Work instructions: Leave out the pictures and retype exactly the lines from the one with "productively." through the end of the records.

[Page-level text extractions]
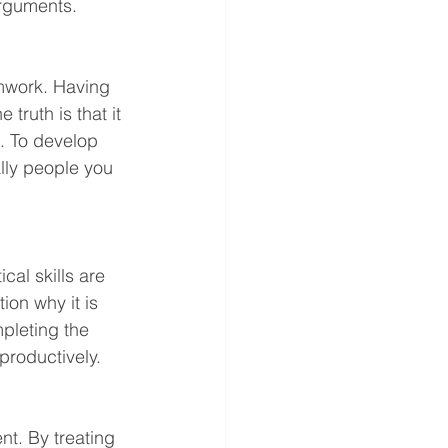
arguments. 
eamwork. Having 
 truth is that it 
s. To develop 
lly people you 
ical skills are 
ion why it is 
mpleting the 
productively.
nt. By treating 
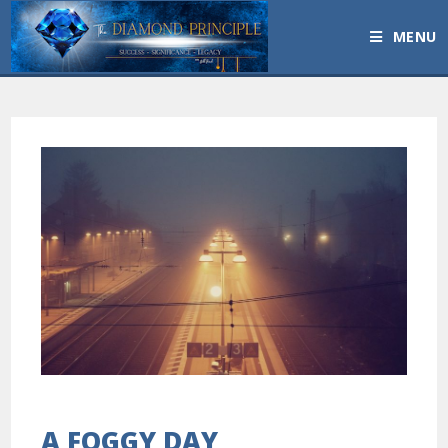
MENU
A FOGGY DAY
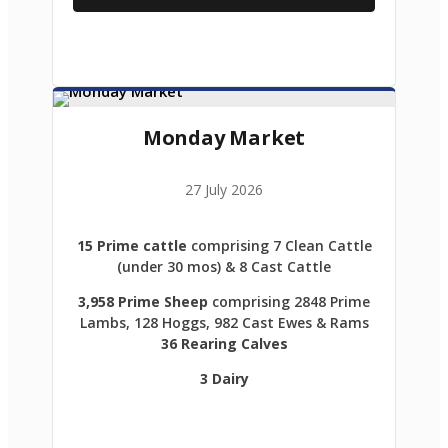
Monday Market
27 July 2026
15 Prime cattle
comprising 7 Clean Cattle
(under 30 mos) & 8 Cast Cattle
3,958 Prime Sheep
comprising 2848 Prime
Lambs, 128 Hoggs, 982 Cast Ewes & Rams
36 Rearing Calves
3 Dairy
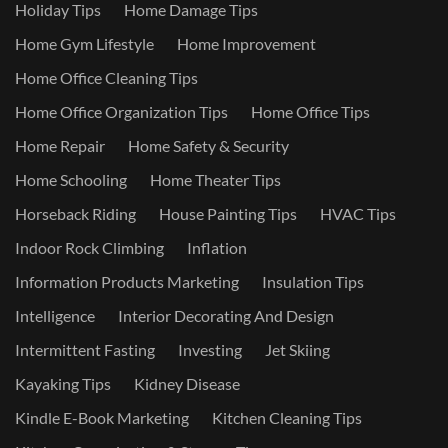
Holiday Tips
Home Damage Tips
Home Gym Lifestyle
Home Improvement
Home Office Cleaning Tips
Home Office Organization Tips
Home Office Tips
Home Repair
Home Safety & Security
Home Schooling
Home Theater Tips
Horseback Riding
House Painting Tips
HVAC Tips
Indoor Rock Climbing
Inflation
Information Products Marketing
Insulation Tips
Intelligence
Interior Decorating And Design
Intermittent Fasting
Investing
Jet Skiing
Kayaking Tips
Kidney Disease
Kindle E-Book Marketing
Kitchen Cleaning Tips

Final answer:
productively.
nt. By treating 
MENU
A FOGGY DAY
Monday Market
27 July 2026
15 Prime cattle
comprising 7 Clean Cattle
(under 30 mos) & 8 Cast Cattle
3,958 Prime Sheep
comprising 2848 Prime
Lambs, 128 Hoggs, 982 Cast Ewes & Rams
36 Rearing Calves
3 Dairy
Holiday Tips
Home Damage Tips
Home Gym Lifestyle
Home Improvement
Home Office Cleaning Tips
Home Office Organization Tips
Home Office Tips
Home Repair
Home Safety & Security
Home Schooling
Home Theater Tips
Horseback Riding
House Painting Tips
HVAC Tips
Indoor Rock Climbing
Inflation
Information Products Marketing
Insulation Tips
Intelligence
Interior Decorating And Design
Intermittent Fasting
Investing
Jet Skiing
Kayaking Tips
Kidney Disease
Kindle E-Book Marketing
Kitchen Cleaning Tips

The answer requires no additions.